What "someone" told you is correct. Basically, you are giving unwanted visitors like slugs, snails, and rodents a free lunch with no benefit to your plants. The only benefit to the plants, in the long term, would be if earthworms are burying the material you put on the surface and it eventually decays (with a timescale of years, not days or weeks).
To make compost in the traditional way, you need a mixture of "green" plant material containing nitrogen, and "brown" plant material that is mostly cellulose (i.e. the main chemical component of wood). You then need to contain the mixture so that bacteria can break it down into chemicals that plants can use, and you need a large enough quantity of it so that it can reach high temperatures both the speed up the decomposition and to kill pathogens. The temperature can reach 50C or 120F in a fast-working compost pile.

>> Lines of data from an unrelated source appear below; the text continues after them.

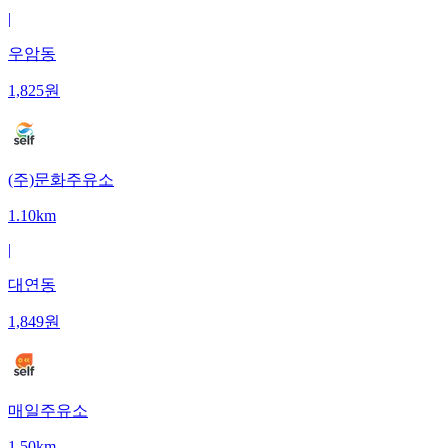
|
우암동
1,825
원
(주)문화주유소
1.10km
|
대연동
1,849
원
매일주유소
1.50km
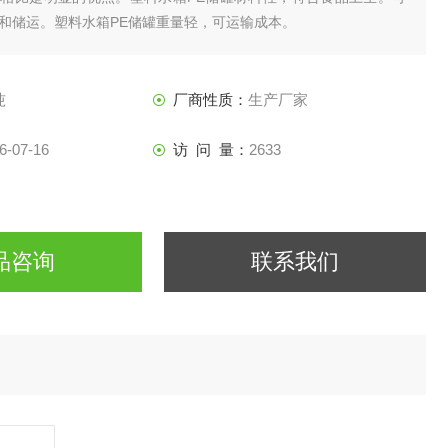
和储运。塑料水箱PE储罐重量轻，可运输成本。
吨
厂商性质：
生产厂家
6-07-16
访 问 量：
2633
品咨询
联系我们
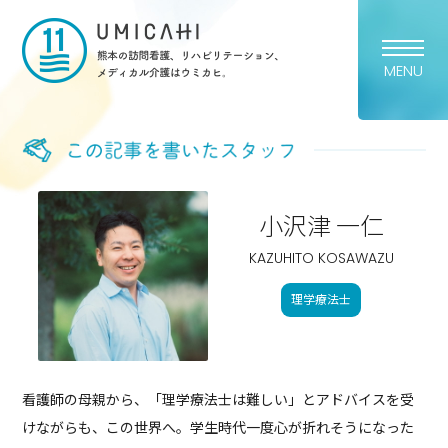
熊本市の訪問看護・リハビリ
MENU
小沢津 一仁
KAZUHITO KOSAWAZU
理学療法士
看護師の母親から、「理学療法士は難しい」とアドバイスを受
けながらも、この世界へ。学生時代一度心が折れそうになった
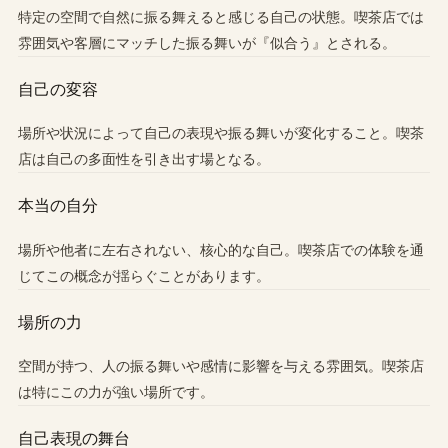
特定の空間で自然に振る舞えると感じる自己の状態。喫茶店では
雰囲気や客層にマッチした振る舞いが『似合う』とされる。
自己の変容
場所や状況によって自己の表現や振る舞いが変化すること。喫茶
店は自己の多面性を引き出す場となる。
本当の自分
場所や他者に左右されない、核心的な自己。喫茶店での体験を通
じてこの概念が揺らぐことがあります。
場所の力
空間が持つ、人の振る舞いや感情に影響を与える雰囲気。喫茶店
は特にこの力が強い場所です。
自己表現の舞台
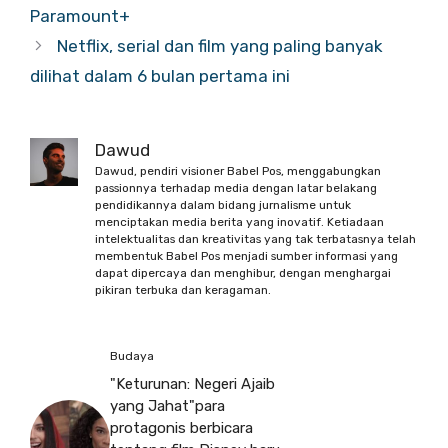
Paramount+
Netflix, serial dan film yang paling banyak
dilihat dalam 6 bulan pertama ini
Dawud
Dawud, pendiri visioner Babel Pos, menggabungkan
passionnya terhadap media dengan latar belakang
pendidikannya dalam bidang jurnalisme untuk
menciptakan media berita yang inovatif. Ketiadaan
intelektualitas dan kreativitas yang tak terbatasnya telah
membentuk Babel Pos menjadi sumber informasi yang
dapat dipercaya dan menghibur, dengan menghargai
pikiran terbuka dan keragaman.
Budaya
"Keturunan: Negeri Ajaib
yang Jahat"para
protagonis berbicara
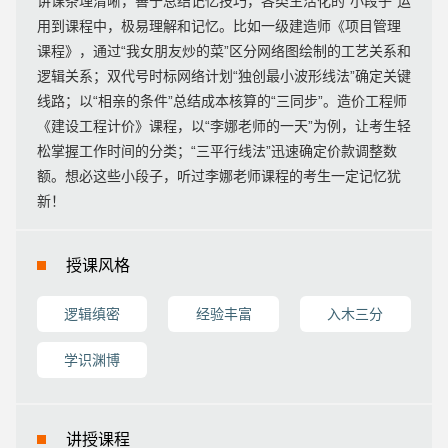
讲课条理清晰，善于总结记忆技巧，各类生活化的“小段子”运
用到课程中，极易理解和记忆。比如一级建造师《项目管理
课程》，通过“我女朋友炒的菜”区分网络图绘制的工艺关系和
逻辑关系；双代号时标网络计划“独创最小波形线法”确定关键
线路；以“相亲的条件”总结成本核算的“三同步”。造价工程师
《建设工程计价》课程，以“李娜老师的一天”为例，让考生轻
松掌握工作时间的分类；“三平行线法”迅速确定价款调整数
额。想必这些小段子，听过李娜老师课程的考生一定记忆犹
新！
授课风格
逻辑缜密
经验丰富
入木三分
学识渊博
讲授课程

The decomposition process takes several months to complete, or even years is the mix of "green" and "brown" plant material is not optimum. The mix of "green" and "brown" is important to provide the correct carbon-to-nitrogen ratio for the bacteria to process. Too much "brown" will not produce any composting activity, and too much "green" will create a wet anaerobic mess, which will rot down slowly, and probably smell terrible, instead of forming compost which is relatively dry and odour-free.
Animal food waste or waste dairy products is not necessary for traditional compost, and can be harmful if it attracts predators.
You can make "traditional" compost in a container (e.g. a plastic bin) rather than an outdoor heap of material, but you need a minimum volume of about 4 cubic feet (100 liters) for the process to work efficiently.
If you don't have the space, or a big enough supply of waste, for the traditional method to work properly, two alternatives (which you can do indoors) are a wormery, or the Japanese Bokashi system. Google for companies that supply the equipment to set up these systems.